Bureau of Prisons policy states that the chaplain may arrange for inmate religious groups to have one appropriate ceremonial or commemorative meal each year, and that an inmate may attend one religious ceremonial meal in a calendar year. See 28 C.F.R. § 548.20(c) (2012); Program Statement P5360.09, Religious Beliefs and Practices 19-20, Federal Bureau of Prisons (Dec. 31, 2004) ("BOP Program Statement P5360.09").*fn1 In September 2009, the FMC Devens Chaplaincy preapproved the menu for the annual Rastafarian ceremonial meal for the fiscal year of 2010. (See Declaration of Nicole McFarland ("McFarland Decl.") (Doc. No. 15) Ex. A, at 021.) On July 23, 2010, a group of inmates identifying with the Rastafarian faith, including petitioner then housed at FMC Devens, entered Chaplain Prickett's office to voice concern that the preapproved meal would consist of haddock, which they believed was an unclean scavenger fish and thus inappropriate for the Rastafarian diet. The inmates indicated that they would not eat the haddock and began to negotiate with Chaplain Prickett, seeking a new date for the ceremonial meal with red snapper, or to have Food Service cook them a pot of rice and peas for the originally scheduled meal. (Id.; see also Am. Pet. at 6.)

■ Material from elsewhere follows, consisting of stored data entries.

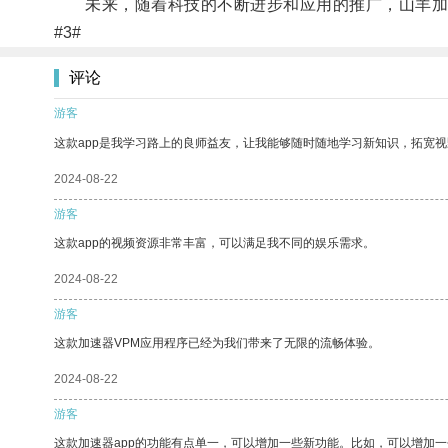
未来，随着科技的不断进步和应用的推广，山羊加速
#3#
评论
游客
这款app是我学习路上的良师益友，让我能够随时随地学习新知识，拓宽视
2024-08-22
游客
这款app的视频资源非常丰富，可以满足我不同的娱乐需求。
2024-08-22
游客
这款加速器VPM应用程序已经为我们带来了无限的流畅体验。
2024-08-22
游客
这款加速器app的功能有点单一，可以增加一些新功能。比如，可以增加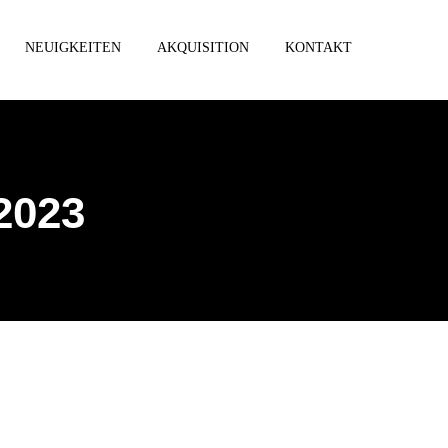
NEUIGKEITEN
AKQUISITION
KONTAKT
2023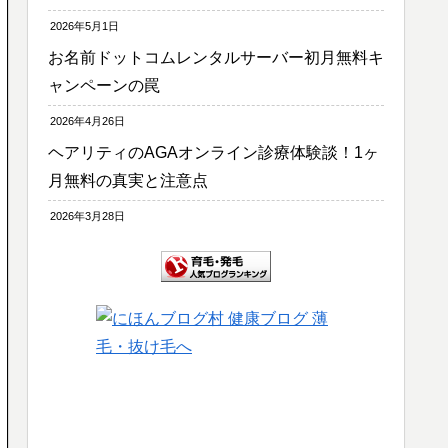
2026年5月1日
お名前ドットコムレンタルサーバー初月無料キ
ャンペーンの罠
2026年4月26日
ヘアリティのAGAオンライン診療体験談！1ヶ
月無料の真実と注意点
2026年3月28日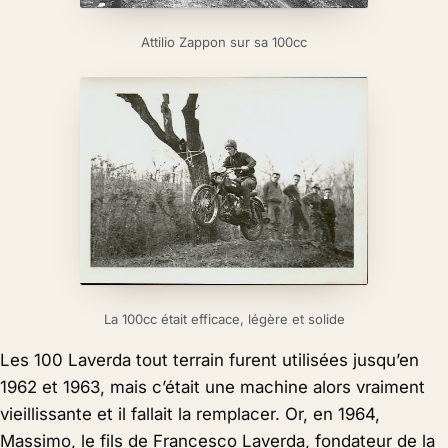
Attilio Zappon sur sa 100cc
La 100cc était efficace, légère et solide
Les 100 Laverda tout terrain furent utilisées jusqu’en
1962 et 1963, mais c’était une machine alors vraiment
vieillissante et il fallait la remplacer. Or, en 1964,
Massimo, le fils de Francesco Laverda, fondateur de la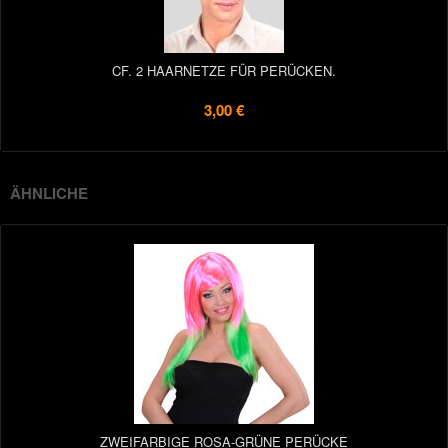
CF. 2 HAARNETZE FÜR PERÜCKEN.
3,00 €
ÄHNLICHE
ZWEIFARBIGE ROSA-GRÜNE PERÜCKE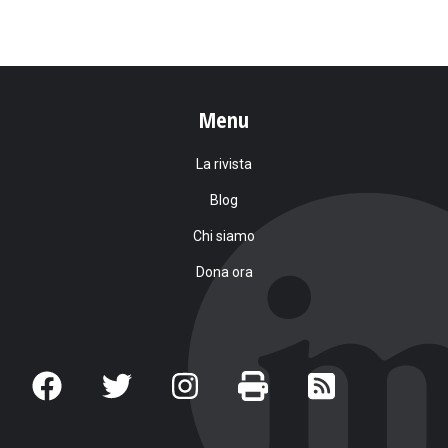
Menu
La rivista
Blog
Chi siamo
Dona ora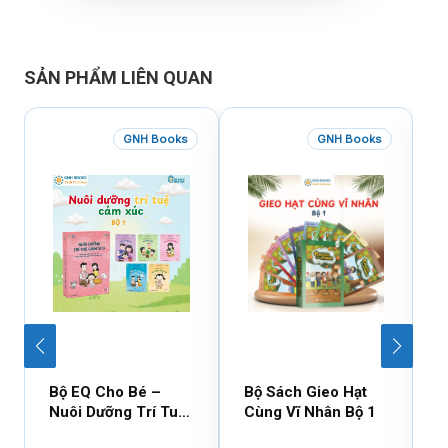
SẢN PHẨM LIÊN QUAN
GNH Books
GNH Books
Bộ EQ Cho Bé –
Bộ Sách Gieo Hạt
B
Nuôi Dưỡng Trí Tuệ
Cùng Vĩ Nhân Bộ 1
C
Cảm Xúc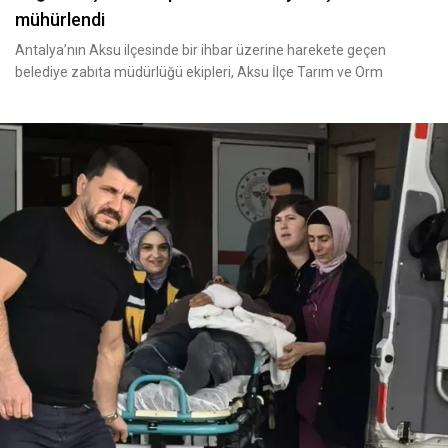
mühürlendi
Antalya’nın Aksu ilçesinde bir ihbar üzerine harekete geçen
belediye zabıta müdürlüğü ekipleri, Aksu İlçe Tarım ve Orm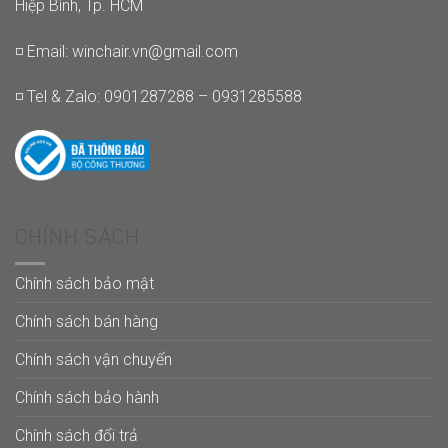
Hiệp Bình, Tp. HCM
◽ Email:
winchair.vn@gmail.com
◽ Tel & Zalo: 0901287288 – 0931285588
CHÍNH SÁCH
Chính sách bảo mật
Chính sách bán hàng
Chính sách vận chuyển
Chính sách bảo hành
Chính sách đổi trả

Chaplain Prickett told the group of inmates that the ceremonial meal memo and one ritual food item for each faith group were approved in September 2009, and that he would check with Food Service staff on whether they obtained the approved ritual item for the Rastafarian group. (See McFarland Decl. Ex. A, at 021.) Later in the day, Chaplain Prickett reconvened with the inmates in the chapel to inform them that haddock was the preapproved ritual item, and that the rest of the food items in the meal were from the master menu for the day. Chaplain Prickett also told the inmates that all previous ceremonial meals for other faith groups in the same fiscal year had received the same treatment consisting of one preapproved ritual food item and what was on the master menu for the day of the meal.*fn2 According to Chaplain Prickett, one of the inmates confronted the chaplain, asking: "Will you admit to us that the fish being served today is a scavenger fish?" After asking the inmates present if they were planning to eat their ceremonial meal at the scheduled time and getting several negative responses, the chaplain offered to wait five minutes in case any inmate wanted to walk with him to Food Service facilities to eat the meal. The inmates refused. (See id. at 022.)

Chaplain Prickett informed Food Service Administrator Lohmann of what had transpired, and Lohmann in turn advised Acting Captain Ortiz of the situation. Lohmann and Ortiz came to the chapel where inmates of the Rastafarian faith group were gathered and warned them that if they continued to boycott the ceremonial meal, their actions could be considered a group demonstration and have an adverse effect on the Rastafarian community. (See id. at 006.) Around 3:25 p.m., roughly an hour after the original scheduled meal time, the inmates collectively decided to leave the chapel and participate in the ceremonial meal. (See id. at 022.)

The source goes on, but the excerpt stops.